Extracted data entries »

--*--

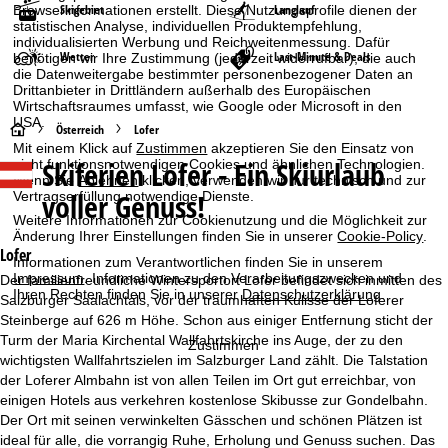
Skigebiet
Langlauf
Browserinformationen erstellt. Diese Nutzungsprofile dienen der
statistischen Analyse, individuellen Produktempfehlung,
individualisierten Werbung und Reichweitenmessung. Dafür
Wetter
Last-Minute & Deals
benötigen wir Ihre Zustimmung (jederzeit widerrufbar), die auch
die Datenweitergabe bestimmter personenbezogener Daten an
Drittanbieter in Drittländern außerhalb des Europäischen
Wirtschaftsraumes umfasst, wie Google oder Microsoft in den
USA.
S
Österreich
Lofer
Mit einem Klick auf
Zustimmen
akzeptieren Sie den Einsatz von
Skiferien
Lofer - Ein Skiurlaub
nicht funktionsnotwendigen Cookies und ähnlichen Technologien.
t
Wenn Sie
Ablehnen
klicken, verwenden wir nur technisch und zur
voller Genuss!
Vertragserfüllung notwendige Dienste.
a
Weitere Informationen zur Cookienutzung und die Möglichkeit zur
Änderung Ihrer Einstellungen finden Sie in unserer
Cookie-Policy
.
r
Lofer
Informationen zum Verantwortlichen finden Sie in unserem
Impressum
. Informationen zu den Verarbeitungszwecken und
Der familienfreundliche Wintersportort Lofer befindet sich inmitten des
t
Ihren Rechten finden Sie in unserer
Datenschutzerklärung
.
Salzburger Saalachtals, vor der traumhaften Kulisse der Loferer
Steinberge auf 626 m Höhe. Schon aus einiger Entfernung sticht der
s
Turm der Maria Kirchental Wallfahrtskirche ins Auge, der zu den
Zustimmen
wichtigsten Wallfahrtszielen im Salzburger Land zählt. Die Talstation
e
der Loferer Almbahn ist von allen Teilen im Ort gut erreichbar, von
einigen Hotels aus verkehren kostenlose Skibusse zur Gondelbahn.
i
Der Ort mit seinen verwinkelten Gässchen und schönen Plätzen ist
ideal für alle, die vorrangig Ruhe, Erholung und Genuss suchen. Das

--*--

Your goal »
Transcribe, exactly and without additions, the lines of the records above, beginning with the line that contains "Cookie-Policy" and ending with the line that contains "Der Ort mit", both included.

Solution for this problem »
Cookie-Policy
.
r
Lofer
Informationen zum Verantwortlichen finden Sie in unserem
Impressum
. Informationen zu den Verarbeitungszwecken und
Der familienfreundliche Wintersportort Lofer befindet sich inmitten des
t
Ihren Rechten finden Sie in unserer
Datenschutzerklärung
.
Salzburger Saalachtals, vor der traumhaften Kulisse der Loferer
Steinberge auf 626 m Höhe. Schon aus einiger Entfernung sticht der
s
Turm der Maria Kirchental Wallfahrtskirche ins Auge, der zu den
Zustimmen
wichtigsten Wallfahrtszielen im Salzburger Land zählt. Die Talstation
e
der Loferer Almbahn ist von allen Teilen im Ort gut erreichbar, von
einigen Hotels aus verkehren kostenlose Skibusse zur Gondelbahn.
i
Der Ort mit seinen verwinkelten Gässchen und schönen Plätzen ist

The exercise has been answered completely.